Evaluate the model training results¶
Once the model training is completed, the training results becomes available after a brief period of time. The status of the model changes to "Training Completed". To evaluate the model training results, click "View training results". The Training board window is displayed. Navigate through the tabs to evaluate the training results.
Insights Hub Quality Prediction Check Data Video
The Model accuracy metrics are represented by a set of characteristics to quantify the model accuracy for the training and testing data sets. The application uses 75% of the overall training data to train the model and remaining 25% to test the model accuracy.
Evaluate the training results with the Model accuracy metrics Regression score(R2), Root Mean Square Error(RMSE) and Mean Absolute Error(MAE) for the training and testing the data sets.
The R2 accuracy score is a metric that quantifies the correlation between predicted and actual results. The values for the test dataset should be as high as possible, approaching 100% in the ideal case. The root mean square error and mean absolute error describing deviations of the predictions and true results should be as low as possible.
Review the comparison of predicted and true results for the training data set using the following charts:
- Predicted vs. actual (Time Series) chart: Displays the predicted and actual quality results over time.
- Predicted vs. actual (Correlation) chart: Visualizes the correlation between predicted and actual results, with each data point ideally aligning closely with the green line representing a perfect fit.
- Delta Prediction vs. actual (Deviations Histogram): Displays the distribution of deviations between the predicted and actual results. A well-trained model leads to acceptable level of prediction deviation and actual results without critical outliers.
If the accuracy metrics is not sufficient or the model generates too many outliers, click “Edit" to adjust the model setting and click "Save as new version" to save the model once the model accuracy and the visual results are acceptable. You can edit and save as new version only in the Draft status.

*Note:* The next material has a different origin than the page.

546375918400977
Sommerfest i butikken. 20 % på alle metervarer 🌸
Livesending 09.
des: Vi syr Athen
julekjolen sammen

Analyze the feature importance to identify the process parameters that significantly impact the predicted quality result and review the feature importance charts as shown in the image.
-
Importance chart: Displays the feature importance obtained by permutation of the input features.
-
Feature importance (SHAP-values) chart: Displays the SHAP values for each input feature, indicating how a single feature affects the prediction result. Process parameters with the highest importance and SHAP values have the significant impact on the quality result. For more information refer Evaluation of feature importance.
-
Feature effects (SHAP-values) chart: Displays the distribution of SHAP values for each data point in the training dataset. The color of each data point represents the feature value and its position on the axis indicates its positive or negative impact on the predicted result.

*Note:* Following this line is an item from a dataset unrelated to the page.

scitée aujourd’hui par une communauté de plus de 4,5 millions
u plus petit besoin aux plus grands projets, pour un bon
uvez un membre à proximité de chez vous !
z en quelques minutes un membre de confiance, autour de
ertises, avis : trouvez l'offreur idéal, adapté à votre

Explainability analyses the impact of the input features on the prediction results. In this tab, Parallel Coordinate Plot and 3D Process Charts are displayed. These interactive graphs enable user to analyze the dependencies between input features and prediction results allowing for optimal quality result determination.
-
Parallel coordinate plot: The chart allows immediate assessment of the model's prediction accuracy and displays the comparison of actual quality parameter values with model-generated predictions for the training dataset.

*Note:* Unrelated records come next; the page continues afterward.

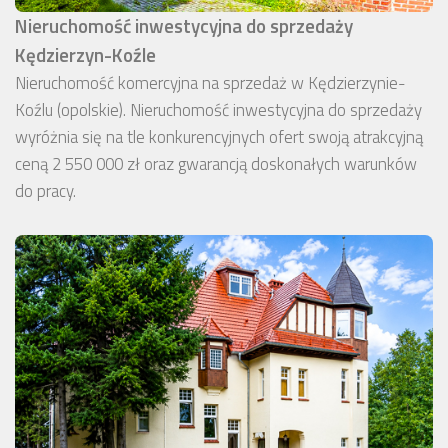
Nieruchomość inwestycyjna do sprzedaży
Kędzierzyn-Koźle
Nieruchomość komercyjna na sprzedaż w Kędzierzynie-
Koźlu (opolskie). Nieruchomość inwestycyjna do sprzedaży
wyróżnia się na tle konkurencyjnych ofert swoją atrakcyjną
ceną 2 550 000 zł oraz gwarancją doskonałych warunków
do pracy.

- The two right-side axis display the actual quality parameter values and the model's predictions.
- Left-Side axis displays the values of the top five input features that have the highest importance as determined by the model.
- Line color represents quality parameter value with yellow indicating high values and blue indicating low values.
- Horizontal line segments connecting values of the prediction and true results (two axes on the right side) allow immediate assessment of prediction accuracy indicating close alignment between predictions and true results, while disparities reveal inaccuracies.
- It also helps identify input feature ranges associated with the highest and lowest quality parameter values.
-
3D Process chart
- Displays training dataset points along three axes representing the top three important input features.
- Data point color indicates quality result values.
- Interactive features like magnification and rotation aid navigation helping the user to focus on specific point of interest and identify the locations of highest or lowest values.
The interactive features of the parallel coordinate plot enable users to select datasets based on quality parameters within a defined range. By selecting a range on the right axis, which represents the target value, user can explore the machine settings and input parameters necessary to achieve the target quality within a specified tolerance. This functionality aids in identifying optimal machine configurations for manufacturing products that meet high, low or the midpoint tolerance levels of quality. Similarly, selecting the range for the process feature axis allows the user to visualize the corresponding quality results achievable with specific machine settings.
Additionally, by right-clicking on the relevant axis and using the interactive menu, you can analyze the data through a dependence plot and a distribution histogram, as demonstrated in the example below.
Review the process features, filtered features, aggregated features and the quality data charts in the Input Data tab.
Proceed with the analysis of the process parameters and quality results used for model training by analysing the timeseries charts. These charts visualize the process and quality data utilized to train the model. The charts are interactive allowing for magnification and navigation for detailed analysis of the data points.
Analyze the distributions and correlation between the process features and quality result in the data analysis tab.
Review the distribution histograms of the process features, training inputs (represented by aggregated and additional features) and the correlation heatmap showing the correlation factors for each pair of parameters.
If substantial outliers or unexpected parameter distributions are detected in the distribution charts, it is recommended to edit the model draft or create a new version to remove outliers by adjusting the corresponding settings in the model setup.
In Configuration tab, view the configuration parameters of the ML model.
The complete set of model parameters can be downloaded as a file using the export function.